Repeat exactly the line that contains "This screenshot has height=2576, width=539." and every line after it, down to the last line of the entries below. Do not include pictures.
[[ Available data, beginning ]]
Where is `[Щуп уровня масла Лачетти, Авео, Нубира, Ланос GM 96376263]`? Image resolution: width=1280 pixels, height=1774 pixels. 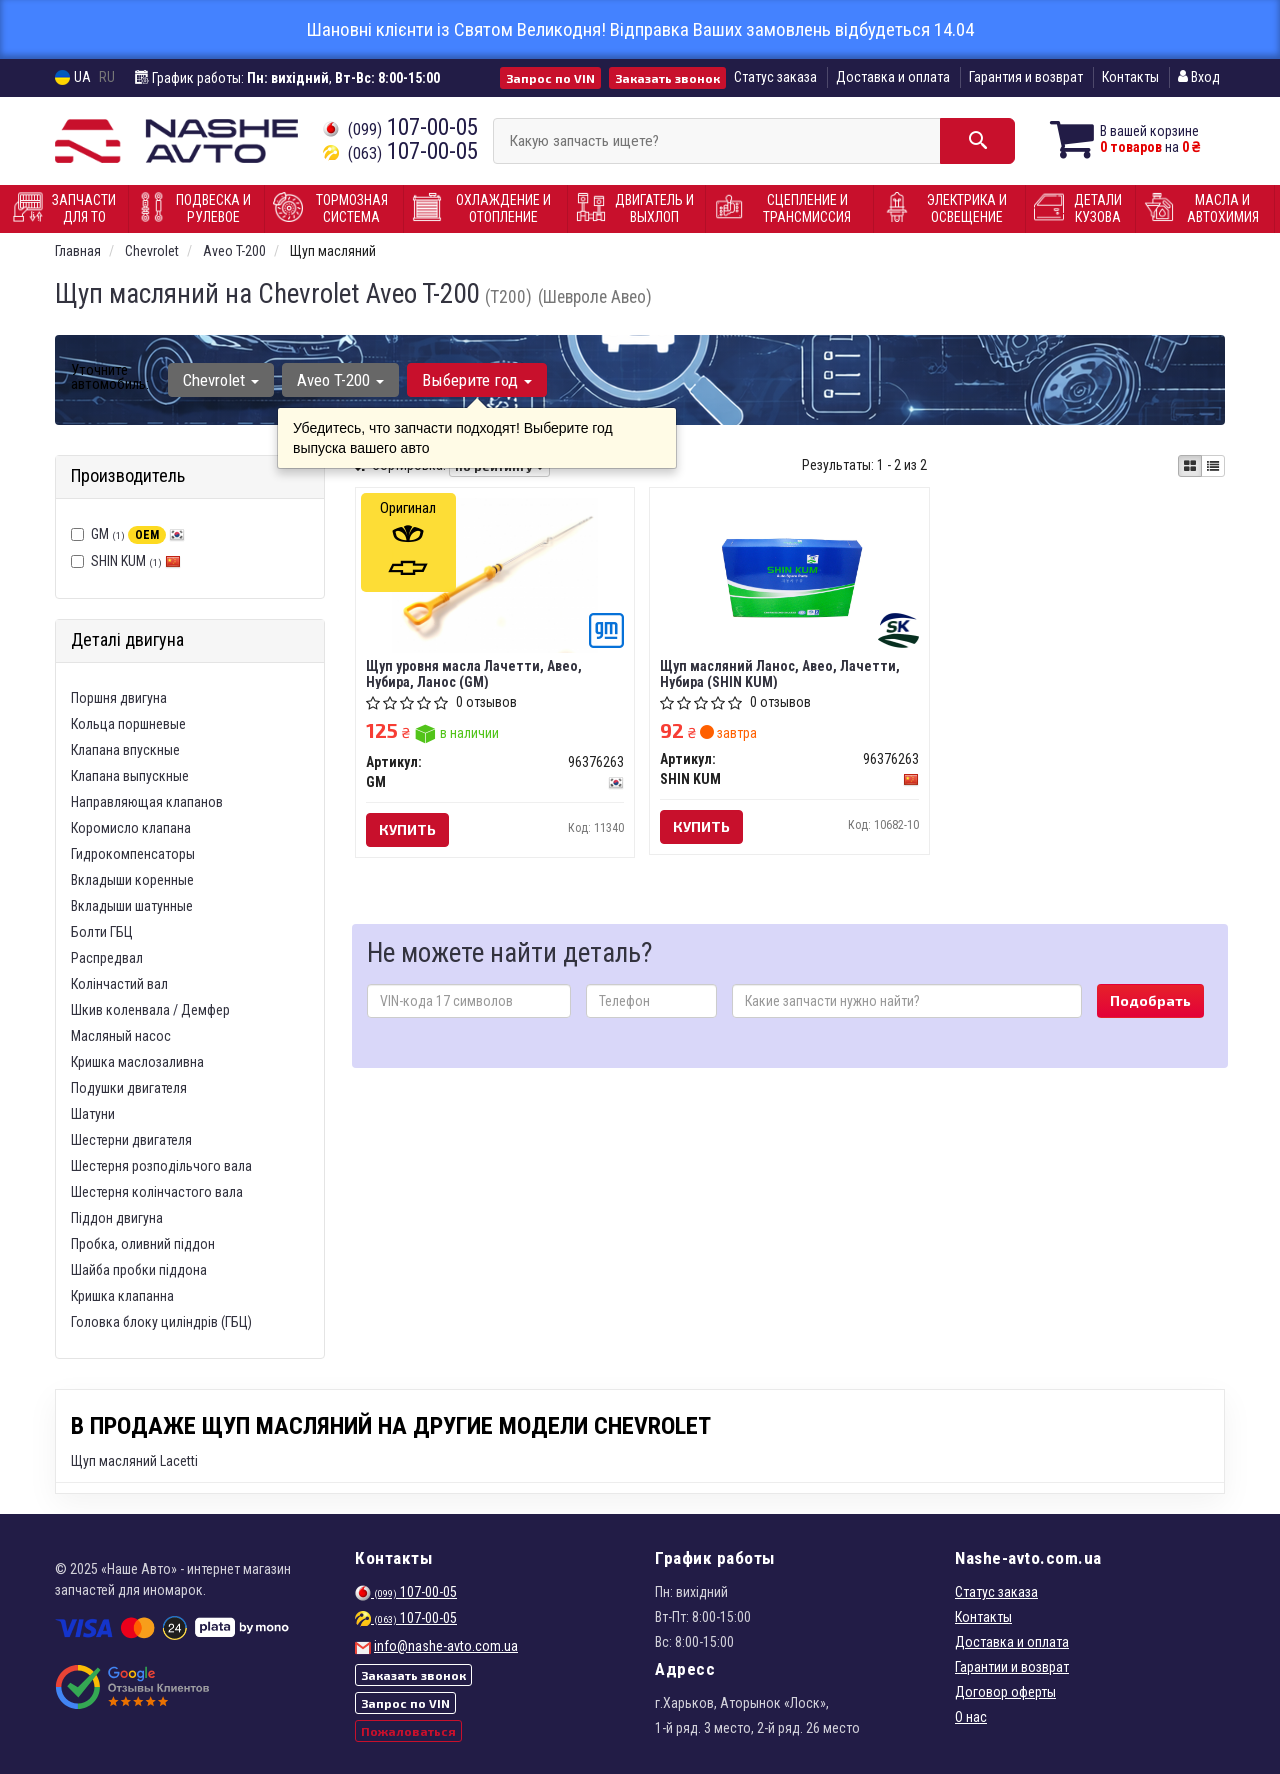
[Щуп уровня масла Лачетти, Авео, Нубира, Ланос GM 96376263] is located at coordinates (495, 574).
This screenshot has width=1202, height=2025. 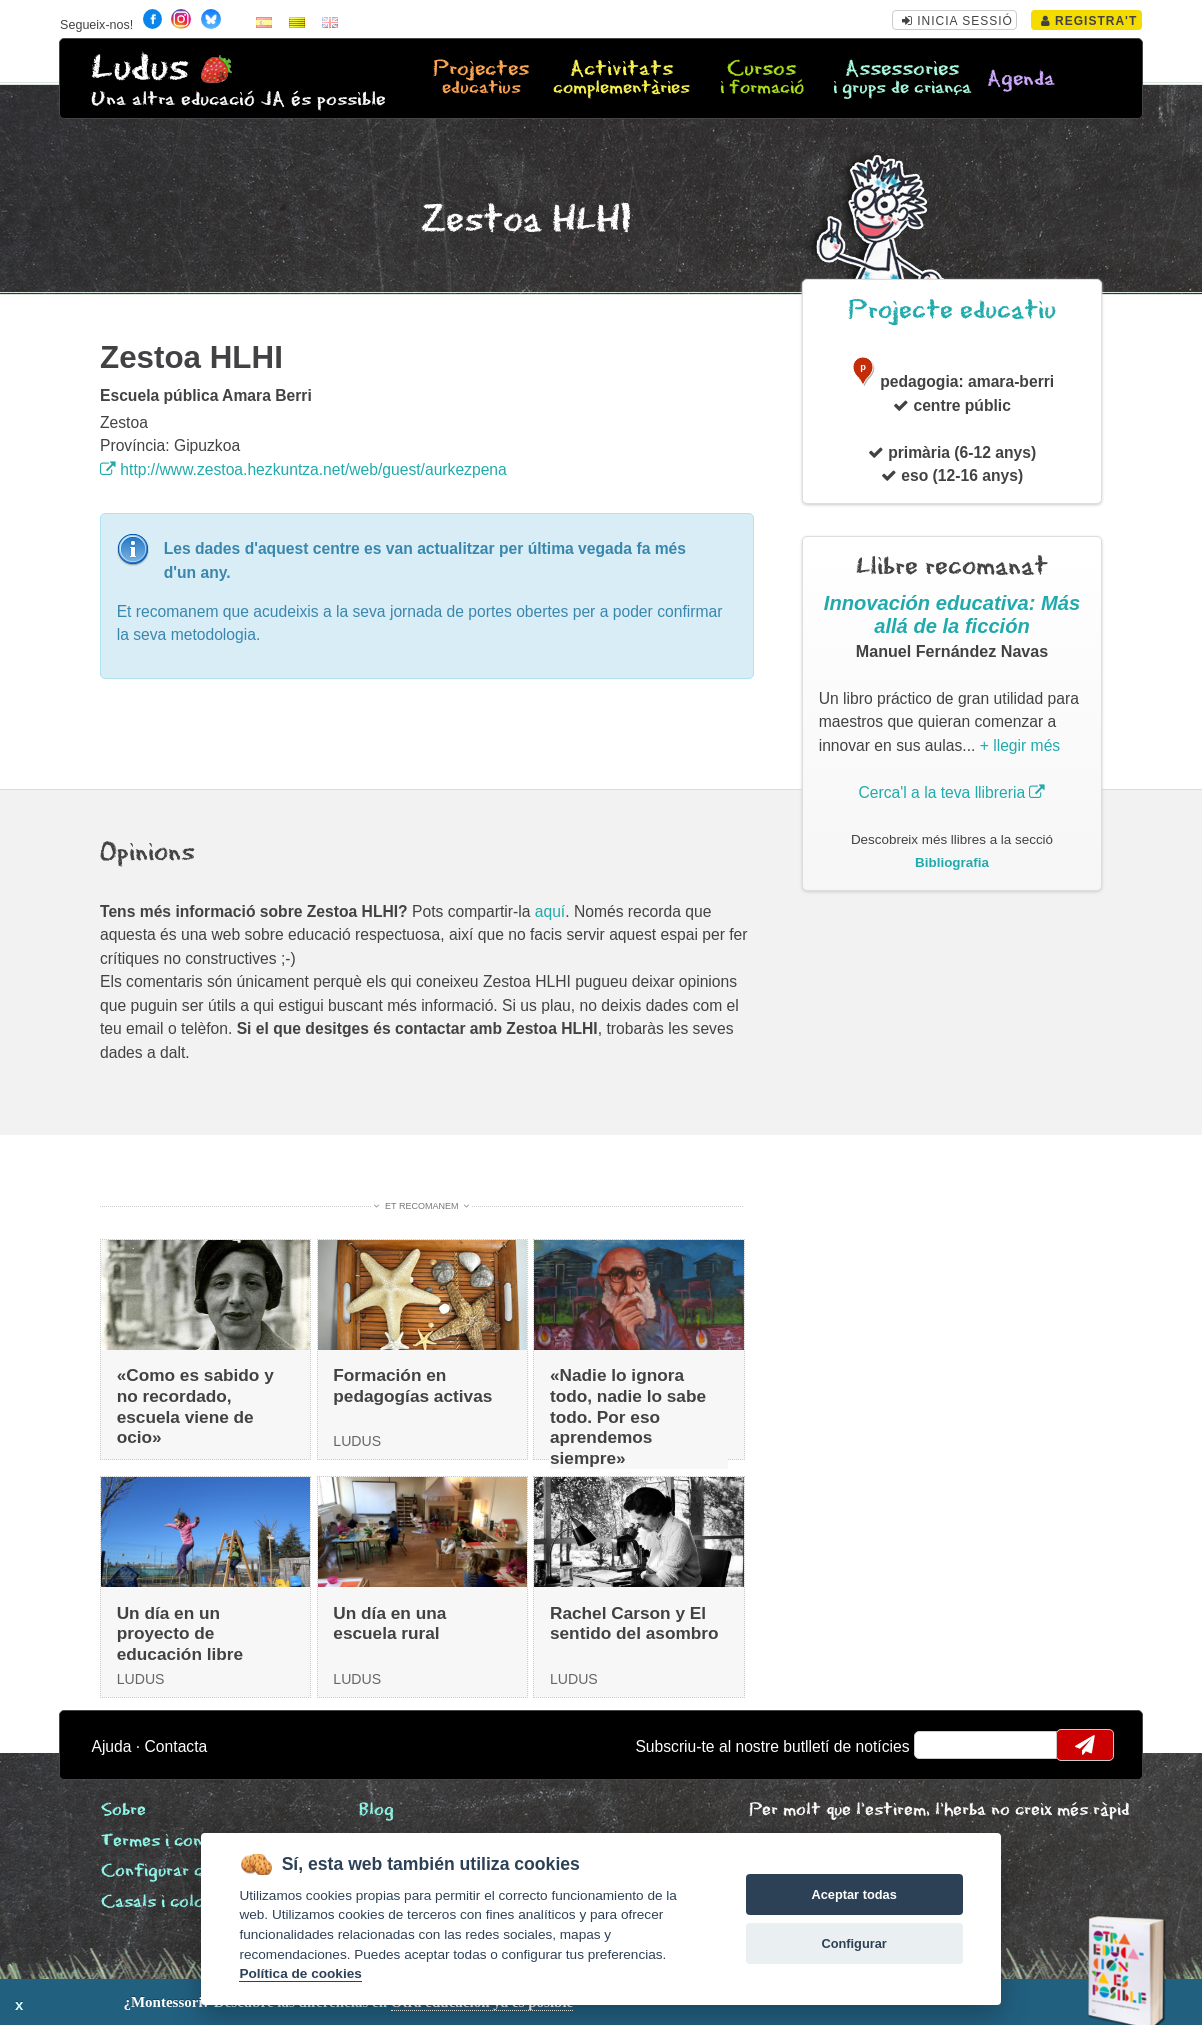 What do you see at coordinates (168, 1902) in the screenshot?
I see `Casals` at bounding box center [168, 1902].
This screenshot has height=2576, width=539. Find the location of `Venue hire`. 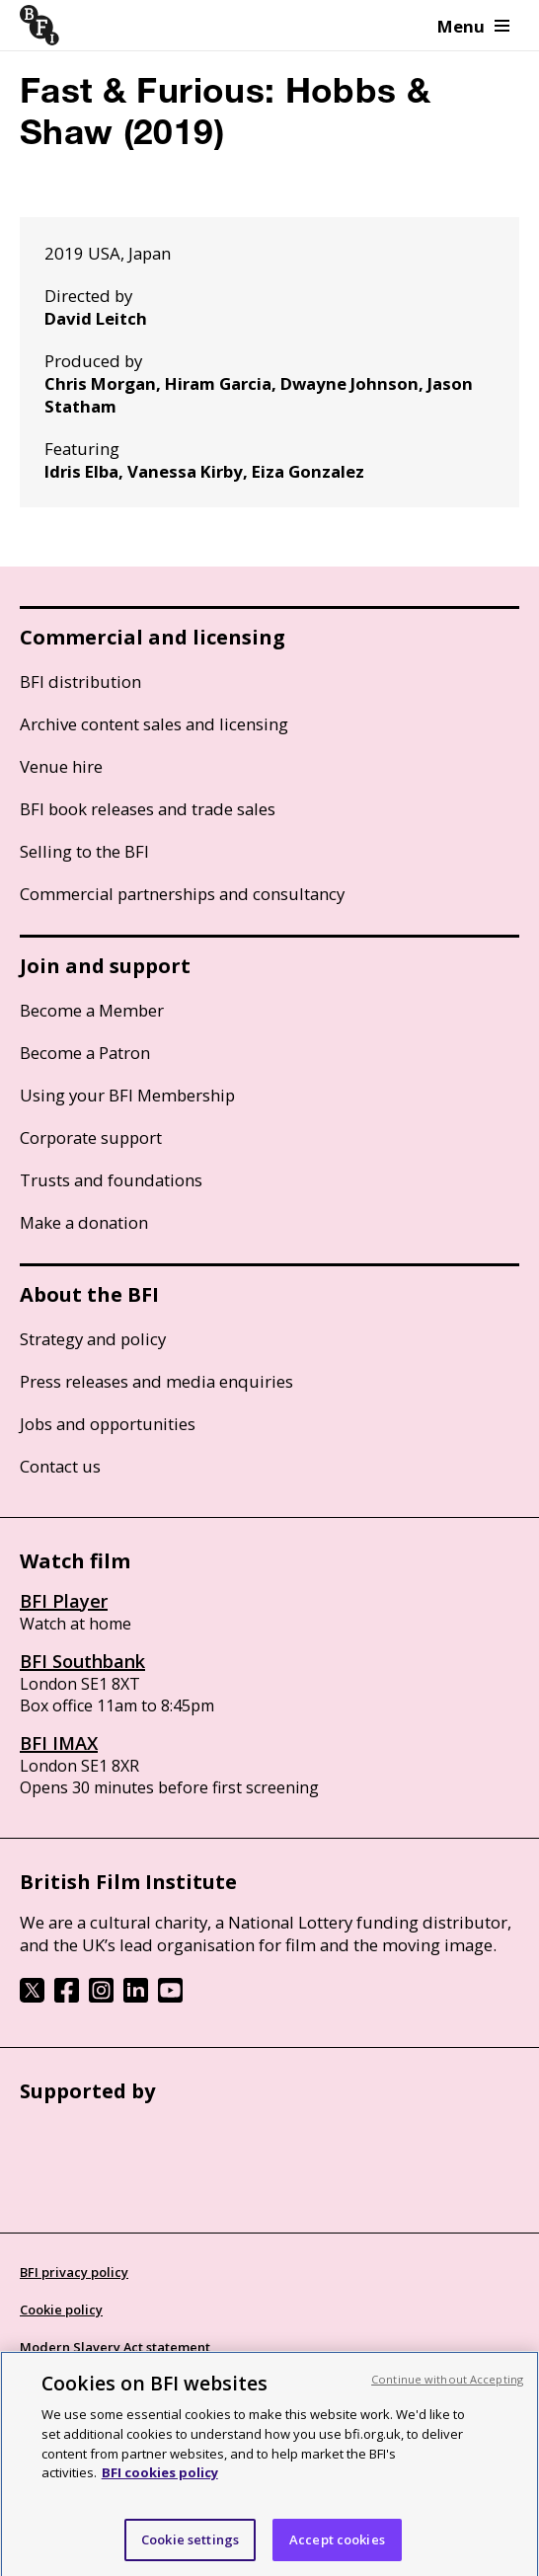

Venue hire is located at coordinates (61, 766).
[[ Available data, end ]]
● **Response below**
This screenshot has height=2576, width=539. Find the location of `Venue hire`. 

Venue hire is located at coordinates (61, 766).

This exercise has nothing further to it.